Avançando, vamos imaginar, agora, uma segunda situação. Num belo dia, finalmente, a incorporadora “Balança Mas Não Cai” entregou o imóvel construído para o Genival, dentro do prazo que havia prometido. Foi um dia de festa. Inclusive, balõezinhos coloridos de gás sobrevoaram o local. Todavia, embora tenha entregue o bem no prazo, a incorporadora não regularizou o imóvel, com a devida averbação do “habite-se”, no prazo prometido. Com isso, iniciou-se a segunda fase que explicamos acima, a “fase da construção com atraso na entrega ou regularização do imóvel”. Durante esta fase, Genival continuou a pagar, para a instituição financeira, os encargos (juros de obra), como se ainda estivesse na primeira fase (fase da construção sem atraso).

Genival desconfiou que havia algo errado. Ele pegou o guardanapo (aquele da foto) e verificou que lá constava que, na “fase de construção com atraso na entrega ou regularização da obra”, ele não deveria efetuar qualquer pagamento para a instituição financeira. Igualmente, Genival verificou que, neste caso, quem deveria efetuar o pagamento dos encargos (juros de obra) seria a incorporadora “Balança Mas Não Cai”.

O que aconteceu? Genival, novamente enfurecido (e cada vez com mais temor de perder os cabelos laterais que ainda lhe restavam), mandou novamente um email para o atendente da gravata (sim, aquela do Mickey!), solicitando a restituição dos encargos (juros de obra) que havia pago na “fase de construção com atraso”, bem como pedindo para que não lhe fosse mais cobrado tais encargos (juros de obra), enquanto persistisse a “fase de construção com atraso”. Genival agiu corretamente?

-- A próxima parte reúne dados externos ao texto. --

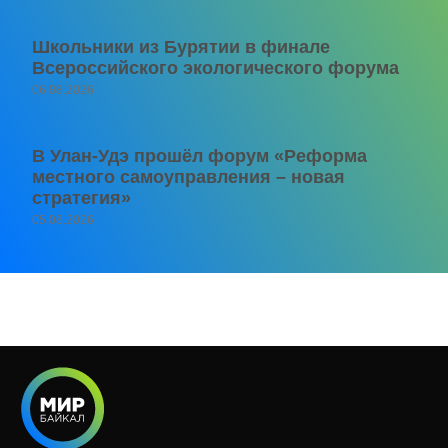
Школьники из Бурятии в финале
Всероссийского экологического форума
06.08.2026
В Улан-Удэ прошёл форум «Реформа
местного самоуправления – новая
стратегия»
05.08.2026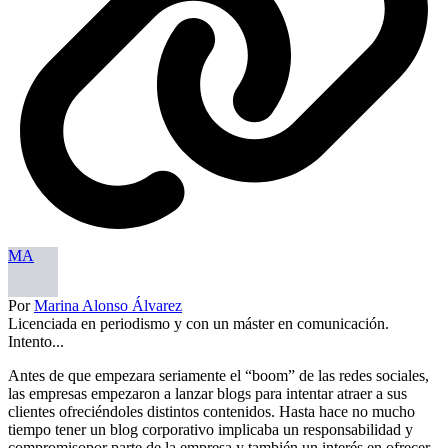
MA
Por
Marina Alonso Álvarez
Licenciada en periodismo y con un máster en comunicación.
Intento...
Antes de que empezara seriamente el “boom” de las redes sociales,
las empresas empezaron a lanzar blogs para intentar atraer a sus
clientes ofreciéndoles distintos contenidos. Hasta hace no mucho
tiempo tener un blog corporativo implicaba un responsabilidad y
compromisopor parte de la empresa y también un interés en ofrecer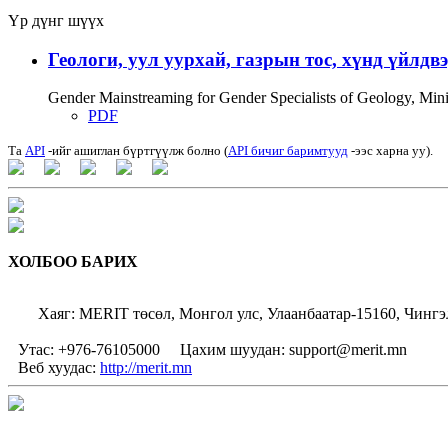
Үр дүнг шүүх
Геологи, уул уурхай, газрын тос, хүнд үйлдв
Gender Mainstreaming for Gender Specialists of Geology, Mi
PDF
Та
API
-ийг ашиглан бүртгүүлж болно (
API бичиг баримтууд
-ээс харна уу).
ХОЛБОО БАРИХ
Хаяг: MERIT төсөл, Монгол улс, Улаанбаатар-15160, Чингэ
Утас: +976-76105000
Цахим шуудан: support@merit.mn
Веб хуудас:
http://merit.mn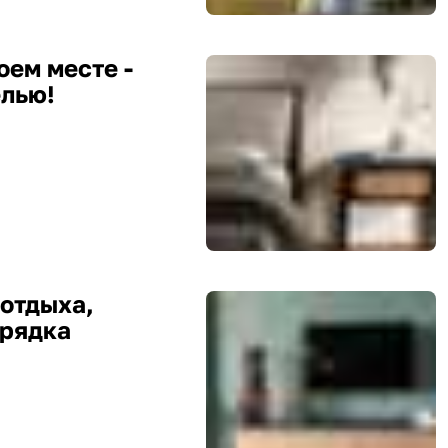
оем месте -
елью!
 отдыха,
орядка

Sim. Conforme o entendimento que prevalece no âmbito dos tribunais inferiores (por exemplo, a Apelação Cível n. 70075852657, do TJ/RS), a incorporadora “Balança Mas Não Cai” é que devia arcar com os encargos (juros de obra), na “fase de construção com atraso”, exatamente como foi estabelecido no contrato. Afinal, o atraso na regularização do imóvel foi causado pela incorporadora, e não pelo Genival, não é mesmo? Assim, podemos dizer que Genival tinha o direito de obter a restituição dos encargos (juros de obra) que pagou na “fase de construção com atraso”, bem como o direito de exigir que não lhe fosse mais cobrado tais encargos (juros de obra), enquanto persistisse a “fase de construção com atraso”.